Print Download Documentation Send Feedback

Previous

Next

Sweep Scan - Advanced

What can I do here?

Use this window to set the detection sensitivity.

Getting Here

Getting Here - Security Policies > Threat Prevention > Policy > Threat Tools > IPS Protections > Sweep Scan > Select a profile > Edit profile > Advanced

Understanding Sweep Scanning

In this window you can select one of three levels of port scan detection sensitivity. Each level represents the amount of inactive ports scanned during a certain amount of time. When port scanning is detected a log or alert is issued.

Port scanning is a method of intelligence gathering. Gathering information about computers is not in itself an attack, but the information can be used later to target and attack vulnerable computers.

A sweep scan tries to find out which hosts in the network have opened a specific port, in other words, the hosts that offer a specific service.

How does IPS Detect Sweep Scans?

The Sweep Scan feature does not physically block port scanning. IPS detects ports scans with one of three possible levels of detection sensitivity. When a port scan is detected a log or alert is issued. The source of the port scan is identified in the log. The administrator can choose to add the source IP to the quarantine list.

IPS can monitor and log the ports on which a sweep scan has been performed.

How To Block Port Scans

It is possible to block clients that IPS detects as performing port scanning, by configuring automatic SAM (Suspicious Activity Monitoring) alert rules on the Security Management server to block offending IPs. For information about the sam_alert command see the Command Line Interface (CLI) guide.

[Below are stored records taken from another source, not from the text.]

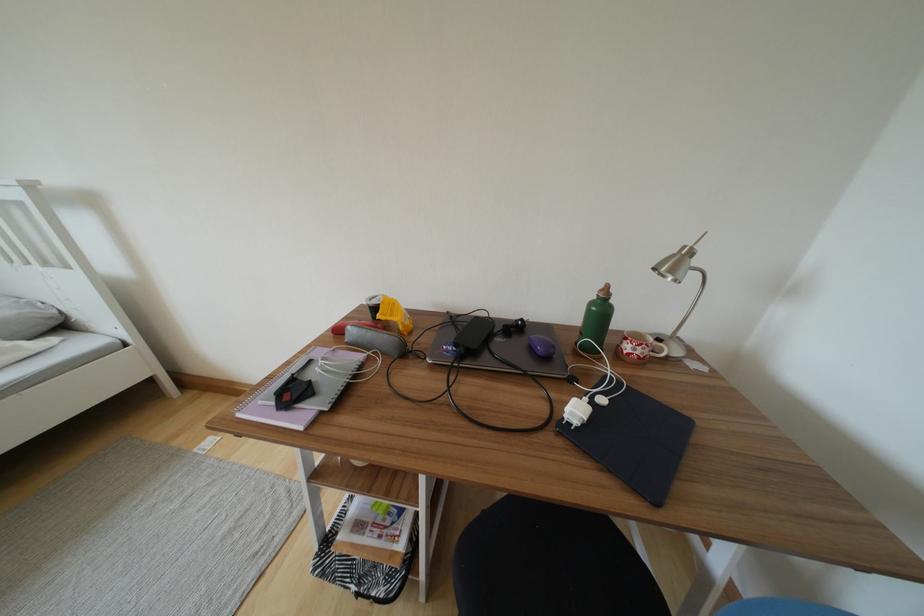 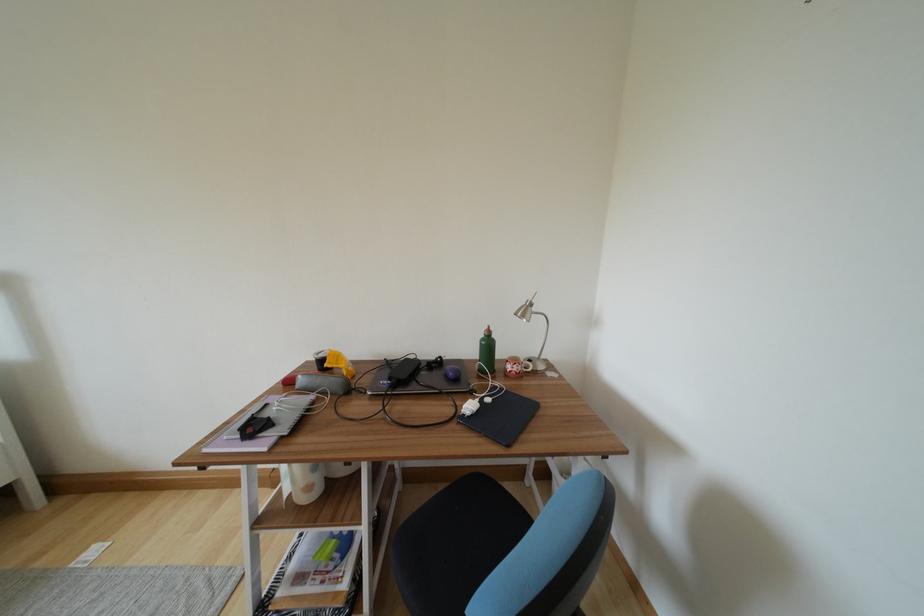 In the second image, find the point that corresponds to point (633, 352) in the first image.

(514, 371) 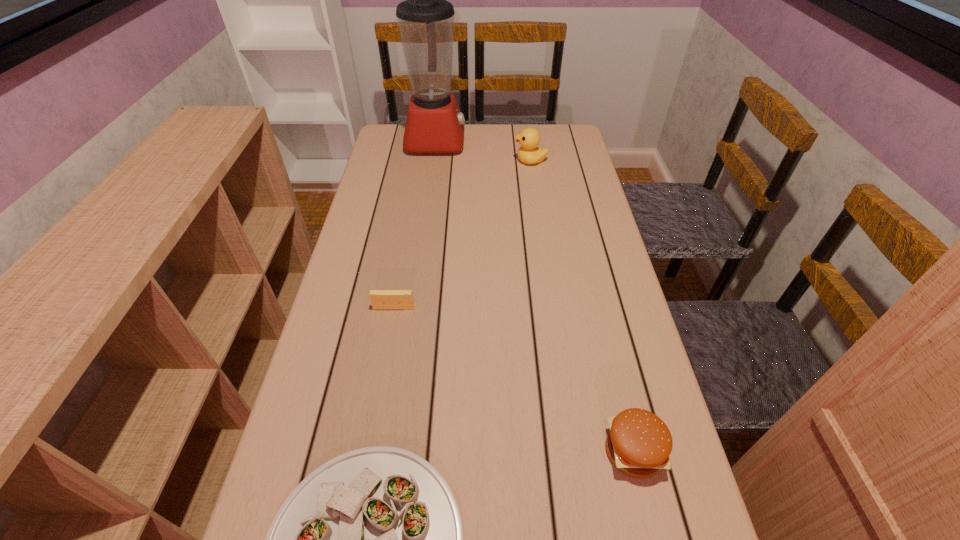 Locate an element on the screen. The width and height of the screenshot is (960, 540). vacant region at the far edge is located at coordinates (481, 125).

Identify the location of vacant space at the left edge. (354, 267).

Where is `vacant region at the right edge of the desktop`? The height and width of the screenshot is (540, 960). vacant region at the right edge of the desktop is located at coordinates (633, 352).

This screenshot has width=960, height=540. What are the coordinates of `free space between the blender and the fourth object from left to right` in the screenshot? It's located at (483, 151).

I want to click on free point between the third nearest object and the third shortest object, so [x=514, y=380].

The width and height of the screenshot is (960, 540). I want to click on vacant point located between the tallest object and the videotape, so click(415, 225).

Locate an element on the screen. The height and width of the screenshot is (540, 960). empty location between the fourth shortest object and the blender is located at coordinates (483, 151).

Find the location of a particular element. The image size is (960, 540). free spot between the duck and the videotape is located at coordinates (462, 234).

Identify which object is the third nearest to the videotape. Please provide its 2D coordinates. Your answer should be formatted as a tuple, i.e. [(x, y)], where the tuple contains the x and y coordinates of a point satisfying the conditions above.

[(434, 124)]

Identify which object is the closest to the third nearest object. Please provide its 2D coordinates. Your answer should be formatted as a tuple, i.e. [(x, y)], where the tuple contains the x and y coordinates of a point satisfying the conditions above.

[(372, 539)] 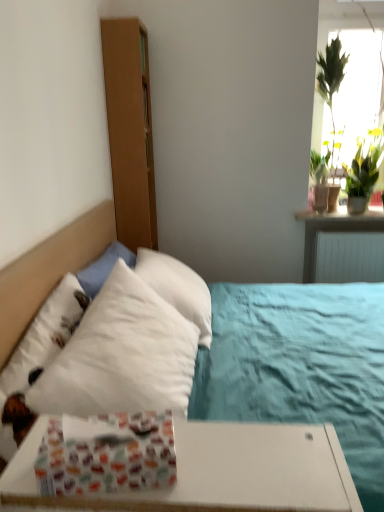 Question: Which is correct: patterned paper gift wrap at lower left is inside white soft bed at left, or outside of it?

Choices:
 (A) outside
 (B) inside

Answer: (A)

Question: Is point (137, 463) positioned closer to the camera than point (44, 279)?

Choices:
 (A) farther
 (B) closer

Answer: (B)

Question: From their relative heights in the image, would you say patterned paper gift wrap at lower left is taller or shorter than white soft bed at left?

Choices:
 (A) short
 (B) tall

Answer: (A)

Question: From a real-world perspective, is white soft bed at left positioned above or below patterned paper gift wrap at lower left?

Choices:
 (A) below
 (B) above

Answer: (A)

Question: Based on their sizes in the image, would you say white soft bed at left is bigger or smaller than patterned paper gift wrap at lower left?

Choices:
 (A) small
 (B) big

Answer: (B)

Question: Does point (36, 278) appear closer or farther from the camera than point (165, 481)?

Choices:
 (A) closer
 (B) farther

Answer: (B)

Question: From the image's perspective, relative to patterned paper gift wrap at lower left, is white soft bed at left above or below?

Choices:
 (A) below
 (B) above

Answer: (B) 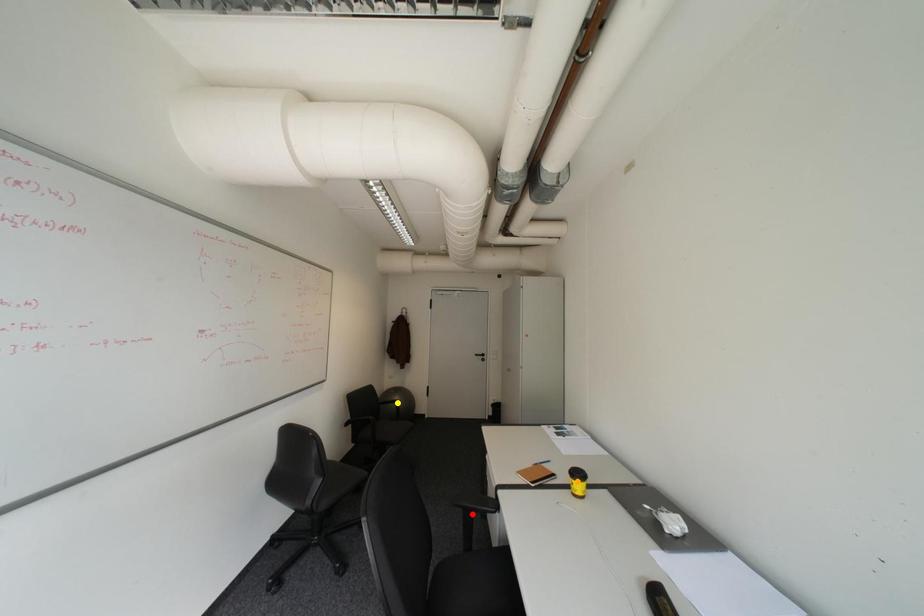 Order these from nearest to farthest:
A) orange point
B) red point
C) yellow point

red point → orange point → yellow point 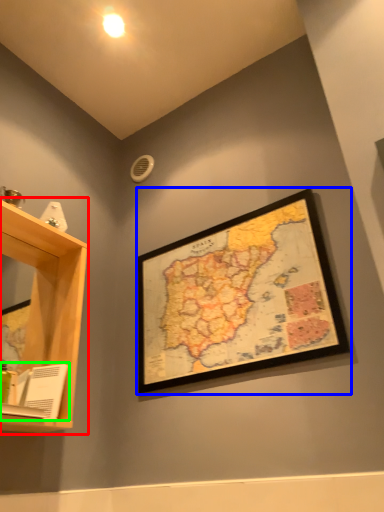 Question: Based on their relative distances, which object is nearer to shelf (highlighted by a red box)? Choose from picture frame (highlighted by a blue box) and book (highlighted by a green box).

Choices:
 (A) picture frame
 (B) book

Answer: (B) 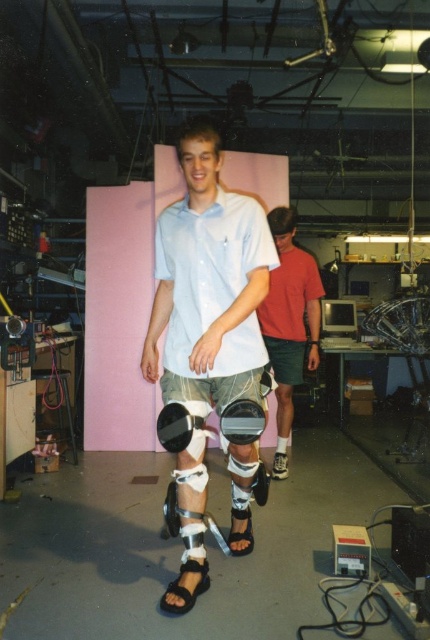 Is white matte knee brace at center above matte white shorts at center?

No.

Is point (187, 176) closer to camera compared to point (310, 314)?

Yes, point (187, 176) is closer to viewer.

Who is more distant from viewer, [249,244] or [279,432]?

The point [279,432] is more distant.

Identify the location of white matte knee brace at center. Image resolution: width=430 pixels, height=640 pixels. (208, 285).

Can you confirm if matte white shirt at center is thinner than matte black knee pad at center?

No, matte white shirt at center is not thinner than matte black knee pad at center.

Which of these two, matte white shirt at center or matte black knee pad at center, stands shorter?

Standing shorter between the two is matte black knee pad at center.

Is point (212, 232) positioned after point (260, 410)?

Yes.

The width and height of the screenshot is (430, 640). I want to click on matte white shirt at center, so click(211, 278).

This screenshot has width=430, height=640. Describe the element at coordinates (208, 285) in the screenshot. I see `white matte knee brace at center` at that location.

Can you confirm if white matte knee brace at center is positioned to the left of matte white shirt at center?

No, white matte knee brace at center is not to the left of matte white shirt at center.

In the scene shown: Who is more forward, (159, 257) or (245, 230)?

Point (245, 230)

Locate an element on the screen. Image resolution: width=430 pixels, height=640 pixels. white matte knee brace at center is located at coordinates (208, 285). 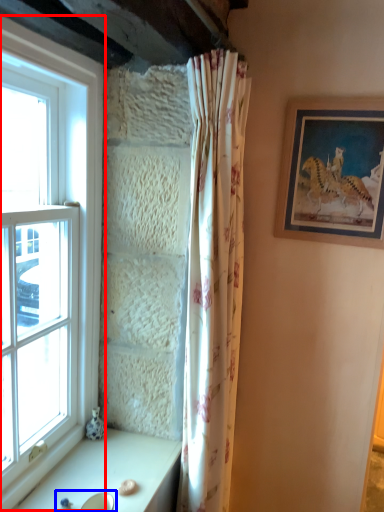 Question: Which object appears closest to the camera in this image, window (highlighted by a red box) or sink (highlighted by a blue box)?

Note - An automatic sam_alert rule may expose legitimate hosts to a remote DoS attack. An attacker could spoof a port scan from a legitimate IP, which would then be blocked by the automatic SAM rule.

Detection Sensitivity

The sensitivity of the port scan detection can be changed. Predefined or a customized settings can be chosen. The predefined settings provide high, medium or low detection sensitivity. A high sensitivity catches even long, slow scans, but may give false positives for legitimate network activity. Low detection sensitivity, reduces the number of false positives, but may miss long, patient scans.